■ Instructions for the task ■
When you write out the listing, keep every word as it stands and drop the pictures.

- - -

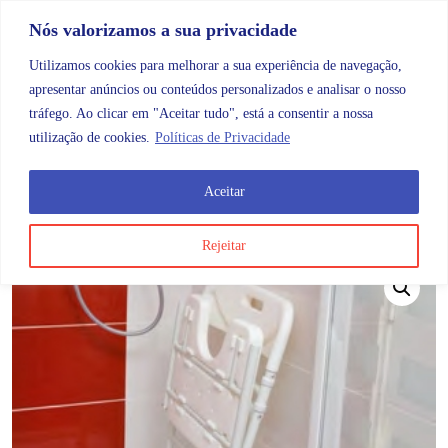
Skip to content
Promoções |
Veja as promoções agora!
Nós valorizamos a sua privacidade
Utilizamos cookies para melhorar a sua experiência de navegação,
apresentar anúncios ou conteúdos personalizados e analisar o nosso
tráfego. Ao clicar em "Aceitar tudo", está a consentir a nossa
Search
Account
Categorias
Cart
utilização de cookies.
Políticas de Privacidade
Aceitar
OMB
Ajudas diárias
Banho e ajudas ao banho
Cadei
Rejeitar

- - -

■ Answer box ■
Skip to content
Promoções |
Veja as promoções agora!
Nós valorizamos a sua privacidade
Utilizamos cookies para melhorar a sua experiência de navegação,
apresentar anúncios ou conteúdos personalizados e analisar o nosso
tráfego. Ao clicar em "Aceitar tudo", está a consentir a nossa
Search
Account
Categorias
Cart
utilização de cookies.
Políticas de Privacidade
Aceitar
OMB
Ajudas diárias
Banho e ajudas ao banho
Cadei
Rejeitar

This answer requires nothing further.